Families of Circulant Graphs Without CI-Property and More Abelian Groups

V. Vilfred Kamalappan

Published 2020-12-18Version 1

A circulant graph $C_n(R)$ is said to have the Cayley Isomorphism (CI) property if whenever $C_n(S)$ is isomorphic to $C_n(R),$ there is some $a\in \mathbb{Z}_n^*$ for which $S = aR$. In this paper, we obtain many families of Type-2 isomorphic circulant graphs and new abelian groups. Type-2 isomorphism of circulant graphs is a new type of isomorphism, different from already known Adam's or Type-1 isomorphism and Type-2 isomorphic circulant graphs have the property that they are without $CI$-property.
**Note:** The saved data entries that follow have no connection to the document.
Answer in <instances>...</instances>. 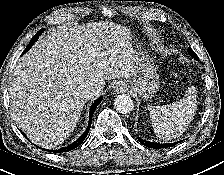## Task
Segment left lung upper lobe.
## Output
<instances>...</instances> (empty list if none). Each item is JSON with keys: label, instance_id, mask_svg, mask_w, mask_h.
<instances>
[{"label": "left lung upper lobe", "instance_id": "left-lung-upper-lobe-1", "mask_svg": "<svg viewBox=\"0 0 224 175\" xmlns=\"http://www.w3.org/2000/svg\"><path fill=\"white\" fill-rule=\"evenodd\" d=\"M188 53L196 60H198V56L196 55V53L189 47L188 48Z\"/></svg>", "mask_w": 224, "mask_h": 175}]
</instances>
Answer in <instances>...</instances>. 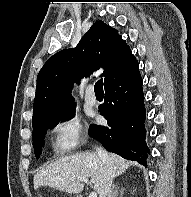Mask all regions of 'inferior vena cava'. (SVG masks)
Segmentation results:
<instances>
[{"label": "inferior vena cava", "instance_id": "inferior-vena-cava-1", "mask_svg": "<svg viewBox=\"0 0 191 197\" xmlns=\"http://www.w3.org/2000/svg\"><path fill=\"white\" fill-rule=\"evenodd\" d=\"M96 153L99 156L100 160L104 163L107 169L109 166V154L107 153V151L101 147H96ZM112 180L113 179H112L111 173L107 169L99 197L109 196L110 191H111Z\"/></svg>", "mask_w": 191, "mask_h": 197}]
</instances>
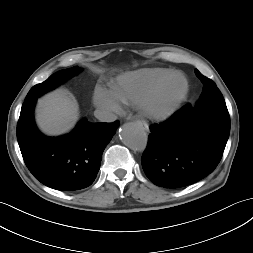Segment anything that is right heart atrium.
Masks as SVG:
<instances>
[{
  "instance_id": "obj_1",
  "label": "right heart atrium",
  "mask_w": 253,
  "mask_h": 253,
  "mask_svg": "<svg viewBox=\"0 0 253 253\" xmlns=\"http://www.w3.org/2000/svg\"><path fill=\"white\" fill-rule=\"evenodd\" d=\"M93 102L98 107L108 112H119V102L114 98L111 91L97 86L93 94Z\"/></svg>"
}]
</instances>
The main results are Theorems \ref{d4} and \ref{d7}. Using Theorem \ref{d7} and Lemma \ref{d9}, a list of new abelian groups, $(T2_{np^3,p}(C_{np^3}(R^{np^3,x+yp}_i)),~\circ)$ are given in the annexure for $n$ = 1 to 5, $p$ = 3,5,7, $x$ = 1 to $p-1$, $y$ = 0 to $np-1$ and $p,np^3-p\in R^{np^3,x+yp}_i$ and for $p$ = 11, $n$ = 1 to 2, $x$ = 1 to $p-1$, $y$ = 0 to $np-1$ and $p,np^3-p\in R^{np^3,x+yp}_i$. For more clarity, a list, without using Lemma \ref{d9}, is given in \cite{vw0A} for $n$ = 1 to 5, $p$ = 3,5,7,11, $x$ = 1 to $p-1$, $y$ = 0 to $np-1$ and $p,np^3-p\in R^{np^3,x+yp}_i$.